No summer plans? Here’s some good last-minute options

Conor Bartol, So long, farewell, you see later, alligator

Illustration by Anna Stone.

Are you struggling to figure out what the hell to do over summer? Haven’t gotten into the internships or jobs you applied for and are searching for something, anything, to fill your time? Terrified that you’ll have nothing to say when asked “What did you do over the summer?”

Never fear! I’ve developed a comprehensive list of awesome activities that will enrich your life and fill your schedule to the brim.

Write the next classic novel. Everyone’s getting into writing these days, so it’s the perfect time to make your mark by crafting the newest addition to the literary canon.

Imagine, one day your book could stand alongside such works as The Great Gatsby, Of Mice and Men and Twilight. Just don’t steal my idea, an inventive and original novel with the working title Wuthering Heights 2: 2 Heights, 2 Wuthering.

Join a heist crew. Need a job? There’s always a ragtag group of loveable scoundrels looking for “one last score” before they “get out of the game for good.”

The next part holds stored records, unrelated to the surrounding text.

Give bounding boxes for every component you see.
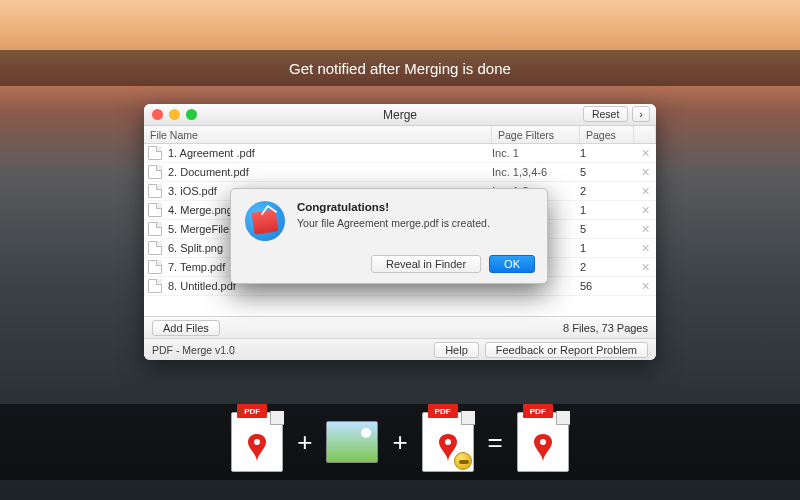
page-count: 5	[580, 166, 634, 178]
svg-point-0	[254, 439, 260, 445]
adobe-icon	[241, 432, 273, 464]
plus-icon: +	[392, 427, 407, 458]
equation-strip: PDF + + PDF = PDF	[0, 404, 800, 480]
dialog-message: Your file Agreement merge.pdf is created…	[297, 217, 490, 229]
page-filter: Inc. 1,3,4-6	[492, 166, 580, 178]
page-count: 1	[580, 204, 634, 216]
file-icon	[148, 222, 162, 236]
col-remove	[634, 126, 656, 143]
zoom-icon[interactable]	[186, 109, 197, 120]
app-version: PDF - Merge v1.0	[152, 344, 235, 356]
ok-button[interactable]: OK	[489, 255, 535, 273]
remove-row-button[interactable]: ✕	[634, 166, 656, 179]
remove-row-button[interactable]: ✕	[634, 204, 656, 217]
remove-row-button[interactable]: ✕	[634, 261, 656, 274]
adobe-icon	[527, 432, 559, 464]
help-button[interactable]: Help	[434, 342, 479, 358]
file-icon	[148, 241, 162, 255]
statusbar: PDF - Merge v1.0 Help Feedback or Report…	[144, 338, 656, 360]
file-icon	[148, 165, 162, 179]
dialog-title: Congratulations!	[297, 201, 490, 213]
col-pages[interactable]: Pages	[580, 126, 634, 143]
file-icon	[148, 184, 162, 198]
page-count: 1	[580, 147, 634, 159]
page-count: 2	[580, 185, 634, 197]
plus-icon: +	[297, 427, 312, 458]
col-filename[interactable]: File Name	[144, 126, 492, 143]
remove-row-button[interactable]: ✕	[634, 223, 656, 236]
reset-button[interactable]: Reset	[583, 106, 628, 122]
file-icon	[148, 260, 162, 274]
remove-row-button[interactable]: ✕	[634, 242, 656, 255]
toolbar: Add Files 8 Files, 73 Pages	[144, 316, 656, 338]
equals-icon: =	[488, 427, 503, 458]
pdf-card-locked: PDF	[422, 412, 474, 472]
minimize-icon[interactable]	[169, 109, 180, 120]
table-row[interactable]: 1. Agreement .pdfInc. 11✕	[144, 144, 656, 163]
page-count: 56	[580, 280, 634, 292]
pdf-card-result: PDF	[517, 412, 569, 472]
svg-point-1	[445, 439, 451, 445]
file-name: 1. Agreement .pdf	[166, 147, 492, 159]
promo-banner: Get notified after Merging is done	[0, 50, 800, 86]
key-icon	[454, 452, 472, 470]
titlebar: Merge Reset ›	[144, 104, 656, 126]
pdf-badge: PDF	[428, 404, 458, 418]
app-icon	[245, 201, 285, 241]
window-controls	[152, 109, 197, 120]
table-row[interactable]: 2. Document.pdfInc. 1,3,4-65✕	[144, 163, 656, 182]
pdf-badge: PDF	[523, 404, 553, 418]
file-icon	[148, 279, 162, 293]
feedback-button[interactable]: Feedback or Report Problem	[485, 342, 648, 358]
page-count: 1	[580, 242, 634, 254]
expand-button[interactable]: ›	[632, 106, 650, 122]
image-card	[326, 421, 378, 463]
page-count: 2	[580, 261, 634, 273]
pdf-card: PDF	[231, 412, 283, 472]
file-summary: 8 Files, 73 Pages	[563, 322, 648, 334]
add-files-button[interactable]: Add Files	[152, 320, 220, 336]
reveal-in-finder-button[interactable]: Reveal in Finder	[371, 255, 481, 273]
remove-row-button[interactable]: ✕	[634, 185, 656, 198]
file-icon	[148, 146, 162, 160]
pdf-badge: PDF	[237, 404, 267, 418]
remove-row-button[interactable]: ✕	[634, 280, 656, 293]
close-icon[interactable]	[152, 109, 163, 120]
page-filter: Inc. 1	[492, 147, 580, 159]
svg-point-2	[540, 439, 546, 445]
banner-text: Get notified after Merging is done	[289, 60, 511, 77]
page-count: 5	[580, 223, 634, 235]
file-icon	[148, 203, 162, 217]
file-name: 2. Document.pdf	[166, 166, 492, 178]
remove-row-button[interactable]: ✕	[634, 147, 656, 160]
window-title: Merge	[383, 108, 417, 122]
col-filters[interactable]: Page Filters	[492, 126, 580, 143]
completion-dialog: Congratulations! Your file Agreement mer…	[230, 188, 548, 284]
column-headers: File Name Page Filters Pages	[144, 126, 656, 144]
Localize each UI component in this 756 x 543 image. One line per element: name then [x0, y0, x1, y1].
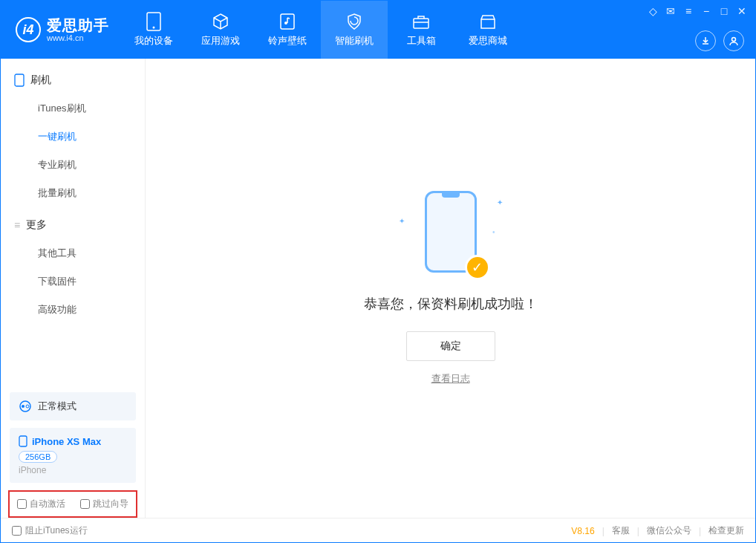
- success-message: 恭喜您，保资料刷机成功啦！: [364, 295, 538, 313]
- svg-rect-10: [19, 436, 27, 446]
- maximize-button[interactable]: □: [718, 5, 730, 17]
- nav-store[interactable]: 爱思商城: [454, 1, 521, 59]
- nav-apps-games[interactable]: 应用游戏: [187, 1, 254, 59]
- header-actions: [695, 30, 744, 51]
- download-button[interactable]: [695, 30, 716, 51]
- skin-icon[interactable]: ◇: [647, 5, 659, 17]
- mode-icon: [19, 400, 32, 413]
- app-subtitle: www.i4.cn: [47, 33, 109, 42]
- success-illustration: ✦ ✦ • ✓: [403, 191, 499, 280]
- svg-point-3: [284, 22, 287, 25]
- svg-point-9: [26, 405, 29, 408]
- svg-point-5: [732, 38, 736, 42]
- account-button[interactable]: [723, 30, 744, 51]
- version-label: V8.16: [571, 526, 594, 536]
- flash-options-highlighted: 自动激活 跳过向导: [8, 490, 137, 518]
- svg-rect-4: [414, 19, 428, 28]
- ok-button[interactable]: 确定: [406, 331, 495, 361]
- app-title: 爱思助手: [47, 17, 109, 33]
- device-icon: [144, 12, 163, 31]
- block-itunes-checkbox[interactable]: 阻止iTunes运行: [12, 524, 88, 537]
- svg-point-1: [153, 27, 155, 29]
- sidebar-item-advanced[interactable]: 高级功能: [1, 296, 145, 324]
- app-logo-icon: i4: [16, 17, 41, 42]
- minimize-button[interactable]: −: [700, 5, 712, 17]
- footer-check-update[interactable]: 检查更新: [708, 524, 744, 537]
- phone-icon: [14, 74, 25, 87]
- footer-support[interactable]: 客服: [612, 524, 630, 537]
- sidebar-item-download-firmware[interactable]: 下载固件: [1, 267, 145, 296]
- device-type: iPhone: [19, 465, 127, 475]
- svg-rect-6: [15, 74, 24, 86]
- footer: 阻止iTunes运行 V8.16 | 客服 | 微信公众号 | 检查更新: [1, 518, 755, 543]
- list-icon: ≡: [14, 219, 20, 231]
- nav-smart-flash[interactable]: 智能刷机: [321, 1, 388, 59]
- device-info[interactable]: iPhone XS Max 256GB iPhone: [10, 428, 136, 483]
- store-icon: [478, 12, 498, 31]
- sidebar-item-itunes-flash[interactable]: iTunes刷机: [1, 94, 145, 123]
- app-header: i4 爱思助手 www.i4.cn 我的设备 应用游戏 铃声壁纸 智能刷机 工具…: [1, 1, 755, 59]
- sidebar-item-other-tools[interactable]: 其他工具: [1, 239, 145, 267]
- main-content: ✦ ✦ • ✓ 恭喜您，保资料刷机成功啦！ 确定 查看日志: [146, 59, 755, 518]
- menu-icon[interactable]: ≡: [682, 5, 694, 17]
- sidebar-section-more: ≡ 更多: [1, 211, 145, 239]
- svg-point-8: [22, 405, 25, 408]
- check-icon: ✓: [465, 255, 490, 280]
- skip-guide-checkbox[interactable]: 跳过向导: [80, 498, 128, 510]
- toolbox-icon: [411, 12, 431, 31]
- sidebar-section-flash: 刷机: [1, 66, 145, 94]
- sidebar-item-pro-flash[interactable]: 专业刷机: [1, 151, 145, 179]
- music-icon: [278, 12, 297, 31]
- close-button[interactable]: ✕: [736, 5, 748, 17]
- nav-toolbox[interactable]: 工具箱: [388, 1, 454, 59]
- device-phone-icon: [19, 435, 27, 447]
- feedback-icon[interactable]: ✉: [665, 5, 677, 17]
- mode-indicator[interactable]: 正常模式: [10, 392, 136, 420]
- nav-ringtone-wallpaper[interactable]: 铃声壁纸: [254, 1, 321, 59]
- sidebar-item-oneclick-flash[interactable]: 一键刷机: [1, 123, 145, 151]
- sidebar-item-batch-flash[interactable]: 批量刷机: [1, 179, 145, 207]
- shield-icon: [345, 12, 364, 31]
- nav-my-device[interactable]: 我的设备: [120, 1, 187, 59]
- view-log-link[interactable]: 查看日志: [431, 372, 470, 386]
- storage-badge: 256GB: [19, 451, 57, 463]
- auto-activate-checkbox[interactable]: 自动激活: [17, 498, 65, 510]
- footer-wechat[interactable]: 微信公众号: [647, 524, 691, 537]
- logo-area: i4 爱思助手 www.i4.cn: [1, 1, 120, 59]
- cube-icon: [211, 12, 230, 31]
- sidebar: 刷机 iTunes刷机 一键刷机 专业刷机 批量刷机 ≡ 更多 其他工具 下载固…: [1, 59, 146, 518]
- window-controls: ◇ ✉ ≡ − □ ✕: [647, 5, 748, 17]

They need rubes, I mean, enterprising young people, like yourself, to join them as safecrackers, getaway drivers and scapegoats Jack-of-all-trades types. Trust me, you’ll be a valued, irreplaceable member of the team.

Solve your hometown mystery. You know the one, the somewhat-spooky, probably not supernatural but nonetheless strange thing that happened long before you were born. The one that no one wants to talk about and the authorities have stopped investigating, but still hangs over the town like a shroud. Strap on your detective hat and go figure it out! Just cross your fingers that you end up with a resolution that’s more Scooby-Doo than Cthulhu.

These are but a few of my great ideas to make your summer memorable beyond comparison. And if none of them pan out, there is one last resort: just lie. For example, last summer I actually assisted a sting operation by waiting tables for a casino while gathering intel on their illegal dealings. Now doesn’t that sound badass, not to mention eminently believable? I bet I fooled even you for a second.